“Non so se sono capace di nuotare, perché nessuno mi ha mai fatto provare”: così spiega Héloïse a Marianne, adagiata su una spiaggia bretone in un Settecento abbozzato su tela. Adèle Haenel questa volta non è la Floriane di Naissance des pieuvres: non ha confidenza con l’acqua, né con tutto ciò che attorno a lei si muove e porta lontano. Come la sorella – gettatasi dalla scogliera che le sovrasta –, come la madre alla stessa età, e come tutte le altre fanciulle in fiore, Héloïse è inconsapevole del mondo e delle proprie possibilità. Perché niente di tutto questo, nella sua giovane vita ritirata, le è mai stato mostrato. Proprio sulla visibilità negata riflette Portrait de la jeune fille en feu, liberatorio salto nel vuoto di Céline Sciamma, che abbandona la periferia dei nostri giorni per immergerci in un passato dai contorni sfumati, prendendosi tutti i rischi di un balzo all’indietro.

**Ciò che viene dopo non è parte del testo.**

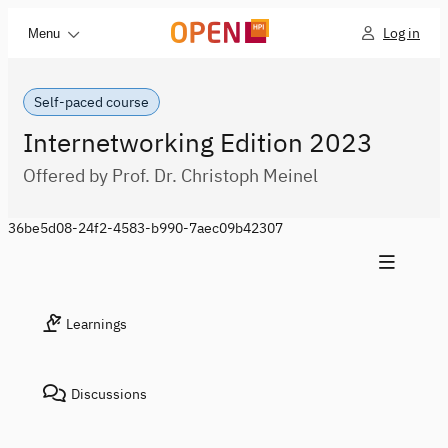
Log in
Menu
Self-paced course
Internetworking Edition 2023
Offered by Prof. Dr. Christoph Meinel
36be5d08-24f2-4583-b990-7aec09b42307
Learnings
Discussions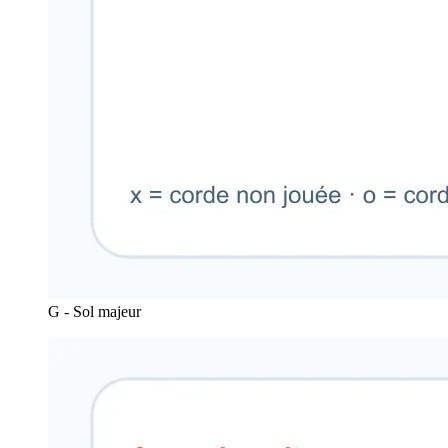
G - Sol majeur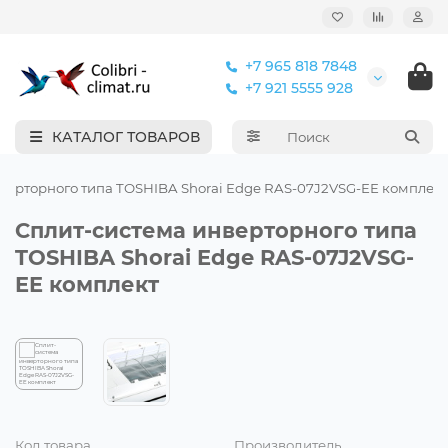
+7 965 818 7848
+7 921 5555 928
КАТАЛОГ ТОВАРОВ
верторного типа TOSHIBA Shorai Edge RAS-07J2VSG-EE комплект
Сплит-система инверторного типа
TOSHIBA Shorai Edge RAS-07J2VSG-
EE комплект
Код товара
Производитель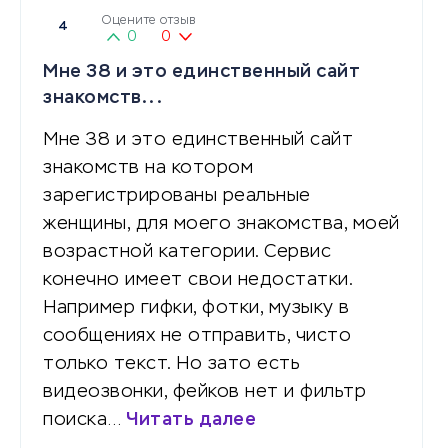
Оцените отзыв
4
0
0
Мне 38 и это единственный сайт
знакомств...
Мне 38 и это единственный сайт
знакомств на котором
зарегистрированы реальные
женщины, для моего знакомства, моей
возрастной категории. Сервис
конечно имеет свои недостатки.
Например гифки, фотки, музыку в
сообщениях не отправить, чисто
только текст. Но зато есть
видеозвонки, фейков нет и фильтр
поиска…
Читать далее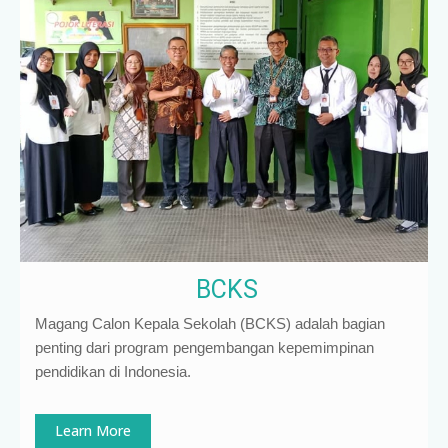
BCKS
Magang Calon Kepala Sekolah (BCKS) adalah bagian
penting dari program pengembangan kepemimpinan
pendidikan di Indonesia
.
Learn More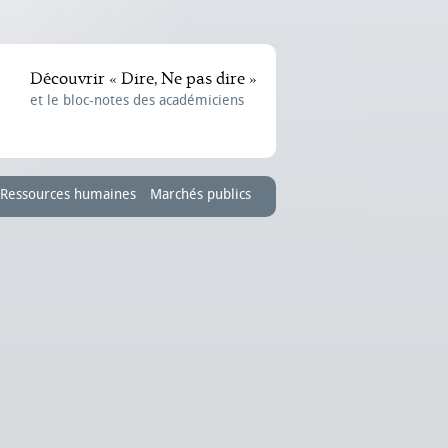
Découvrir « Dire, Ne pas dire »
et le bloc-notes des académiciens
Ressources humaines
Marchés publics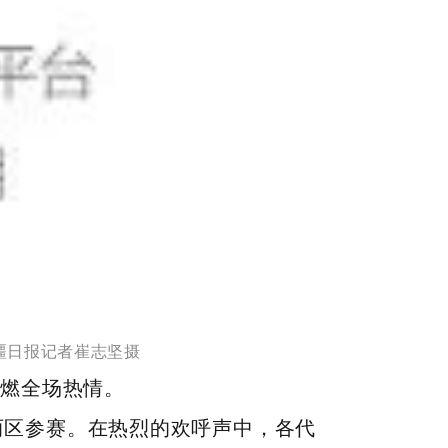
新疆日报记者崔志坚摄
点燃全场热情。
两区参赛。在热烈的欢呼声中，各代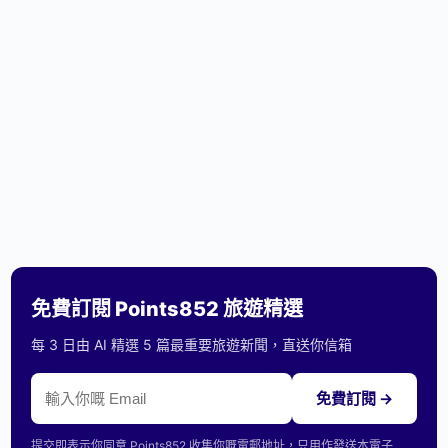
免費訂閱 Points852 旅遊精選
每 3 日由 AI 精選 5 篇最重要旅遊新聞，直送你信箱
免費訂閱 →
提交即表示你同意 Points852 收集你嘅電郵地址，只用作發送本電子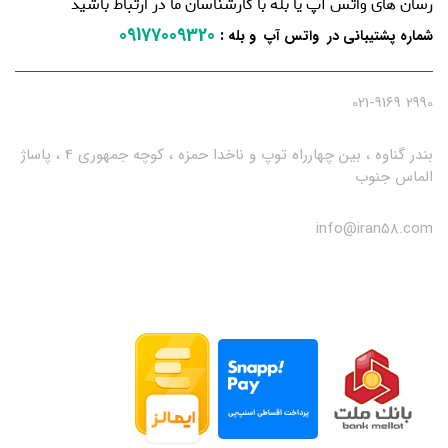
رسان های واتس آپ یا بله با کارشناسان ما در ارتباط باشید
09177009320
:
شماره پشتیبانی در واتس آپ و بله
2990 021-9169
بندر گناوه ، بین چهارراه توپ و ناخدا حمزه ، کوچه جمهوری 4 ، پاساژ
الماس جنوب
info@iran58.com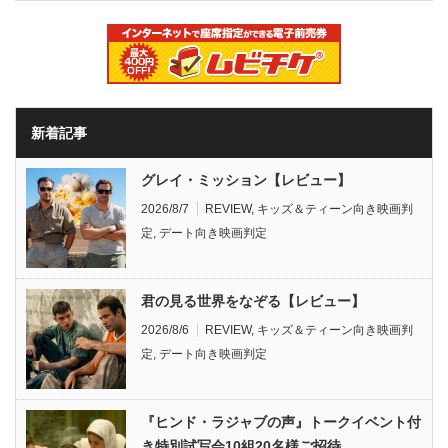
新着記事
グレイ・ミッション【レビュー】
2026/8/7
REVIEW
,
キッズ＆ティーン向き映画判
定
,
デート向き映画判定
君の見る世界をなぞる【レビュー】
2026/8/6
REVIEW
,
キッズ＆ティーン向き映画判
定
,
デート向き映画判定
『ヒンド・ラジャブの声』トークイベント付
き特別試写会10組20名様ご招待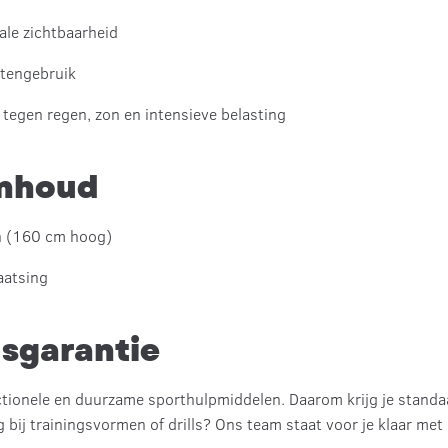
ale zichtbaarheid
itengebruik
tegen regen, zon en intensieve belasting
inhoud
n (160 cm hoog)
aatsing
sgarantie
ctionele en duurzame sporthulpmiddelen. Daarom krijg je stand
g bij trainingsvormen of drills? Ons team staat voor je klaar met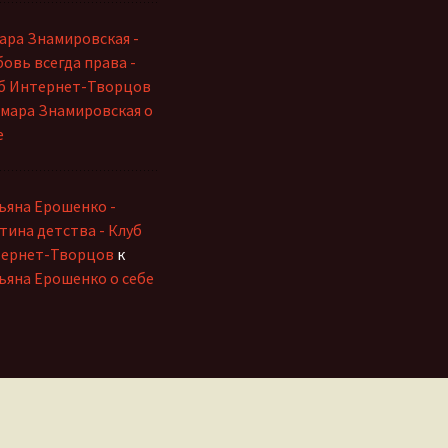
ара Знамировская -
овь всегда права -
б Интернет-Творцов
мара Знамировская о
е
ьяна Ерошенко -
тина детства - Клуб
ернет-Творцов
к
ьяна Ерошенко о себе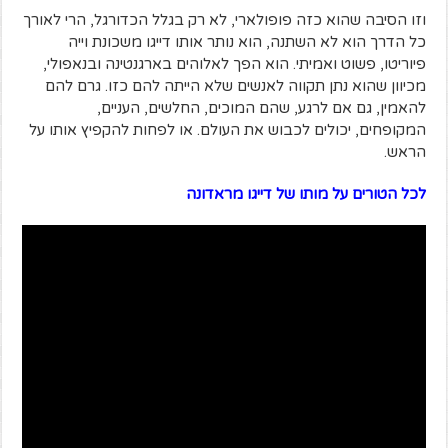
וזו הסיבה שהוא כזה פופולארי, לא רק בגלל הכדורגל, הרי לאורך
כל הדרך הוא לא השתנה, הוא נותר אותו דייגו משכונת וייה
פיוריטו, פשוט ואמיתי. הוא הפך לאלוהים בארגנטינה ובנאפולי,
מכיוון שהוא נתן תקווה לאנשים שלא הייתה להם כזו. גרם להם
להאמין, גם אם לרגע, שהם המוכים, החלשים, העניים,
המקופחים, יכולים לכבוש את העולם. או לפחות להקפיץ אותו על
הראש.
לכל הטורים על מותו של דייגו מראדונה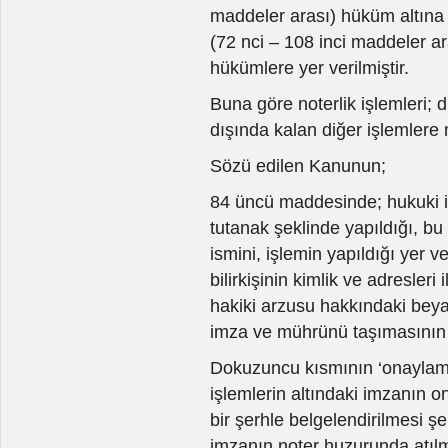
maddeler arası) hüküm altına
(72 nci – 108 inci maddeler aras
hükümlere yer verilmiştir.
Buna göre noterlik işlemleri;
dışında kalan diğer işlemlere 
Sözü edilen Kanunun;
84 üncü maddesinde; hukuki iş
tutanak şeklinde yapıldığı, bu 
ismini, işlemin yapıldığı yer ve
bilirkişinin kimlik ve adresleri i
hakiki arzusu hakkındaki beyan
imza ve mührünü taşımasının 
Dokuzuncu kısmının ‘onaylama
işlemlerin altındaki imzanın 
bir şerhle belgelendirilmesi ş
imzanın noter huzurunda atılma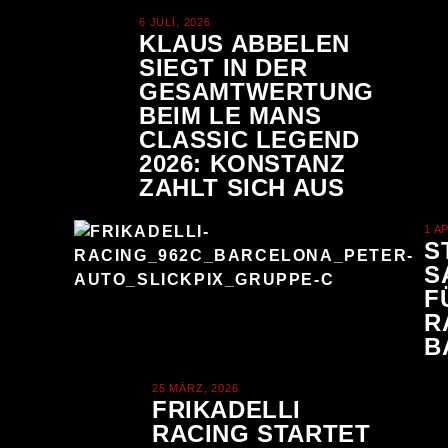
6 JULI, 2026
KLAUS ABBELEN
SIEGT IN DER
GESAMTWERTUNG
BEIM LE MANS
CLASSIC LEGEND
2026: KONSTANZ
ZAHLT SICH AUS
1 A
S
S
F
R
B
25 MÄRZ, 2026
FRIKADELLI
RACING STARTET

Il film si apre su una tela bianca e su una mano femminile che traccia degli schizzi: l’atto creativo così messo a tema diviene un’immediata dichiarazione d’intenti. Da lì in poi sarà proprio un dipinto di Marianne a introdurci nel racconto, attraverso una mise en abyme visiva e ideale che dalla pittura porta all’immagine in movimento e viceversa. Spostandoci dalla cornice al quadro cinematografico, non muta la natura sovversiva della parabola della pittrice, costretta a tenere segreta la propria identità e a ritrarre soltanto soggetti femminili, in quanto donna. Ma al contempo ammessa, proprio in virtù di questo occultamento, al privilegio che altrimenti le sarebbe negato: guardare e trarre piacere dall’oggetto del proprio sguardo. Sarà Héloïse, “la donna del ritratto”, a mettere in crisi la replica di questo modello, sottraendosi inizialmente all’occhio desiderante di Marianne – uno dei momenti più erotici del film, non a caso, è quello in cui la mantella di Héloïse scopre la sua nuca bionda – per vanificare ogni tentativo di riproduzione della propria immagine. Ma, in quella che più che una storia d’amore è una battaglia tra due diversi regimi scopici, la vittoria non risiede tanto nell’avere la meglio l’uno sull’altro, quanto nel riuscire a guardare insieme anche ciò che è tabù e mistero.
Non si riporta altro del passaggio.